**Task instructions:**
Lines before the one containing "Yin/Yang Yoga" are excluded; reproduce that line and all lines after it in the entries below, exactly.
Start of Extracted information
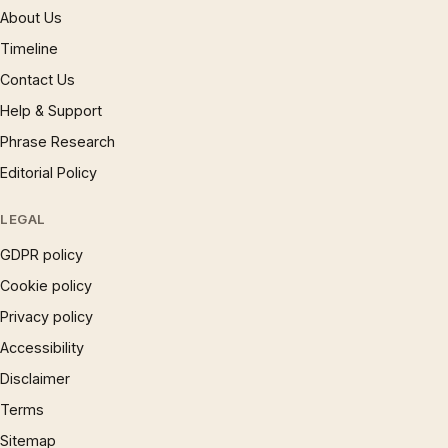
About Us
Timeline
Contact Us
Help & Support
Phrase Research
Editorial Policy
LEGAL
GDPR policy
Cookie policy
Privacy policy
Accessibility
Disclaimer
Terms
Sitemap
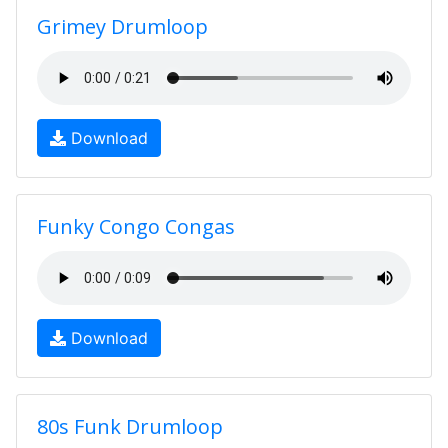
Grimey Drumloop
Download
Funky Congo Congas
Download
80s Funk Drumloop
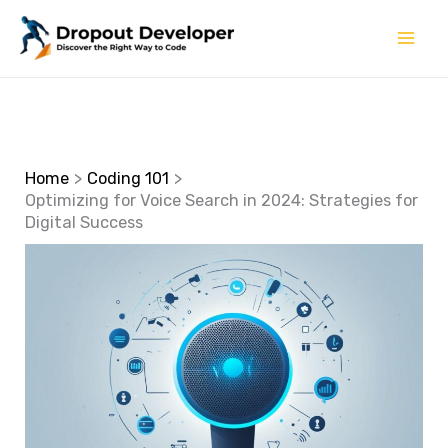
Skip
to
content
Home
Coding 101
Optimizing for Voice Search in 2024: Strategies for
Digital Success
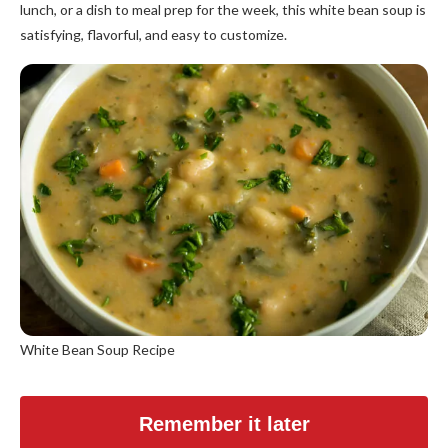
lunch, or a dish to meal prep for the week, this white bean soup is
satisfying, flavorful, and easy to customize.
White Bean Soup Recipe
Remember it later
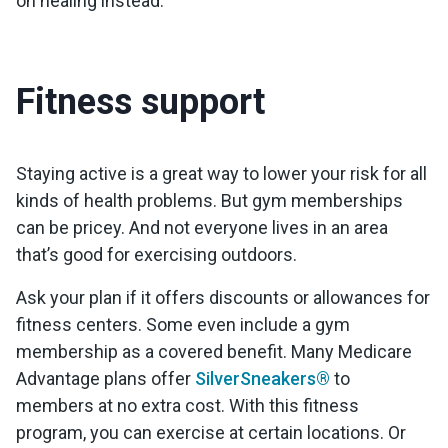
on healing instead.
Fitness support
Staying active is a great way to lower your risk for all
kinds of health problems. But gym memberships
can be pricey. And not everyone lives in an area
that’s good for exercising outdoors.
Ask your plan if it offers discounts or allowances for
fitness centers. Some even include a gym
membership as a covered benefit. Many Medicare
Advantage plans offer
SilverSneakers®
to
members at no extra cost. With this fitness
program, you can exercise at certain locations. Or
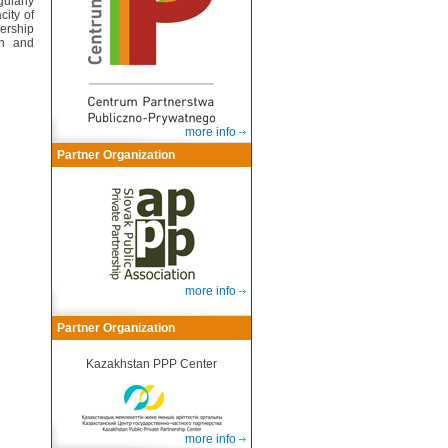
ularly
city of
nership
on and
more info
Partner Organization
more info
Partner Organization
Kazakhstan PPP Center
more info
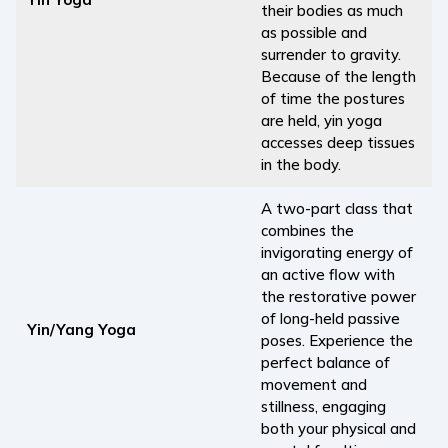
their bodies as much
as possible and
surrender to gravity.
Because of the length
of time the postures
are held, yin yoga
accesses deep tissues
in the body.
A two-part class that
combines the
invigorating energy of
an active flow with
the restorative power
of long-held passive
Yin/Yang Yoga
poses. Experience the
perfect balance of
movement and
stillness, engaging
both your physical and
End of Extracted information
**Finished task:**
Yin/Yang Yoga
poses. Experience the
perfect balance of
movement and
stillness, engaging
both your physical and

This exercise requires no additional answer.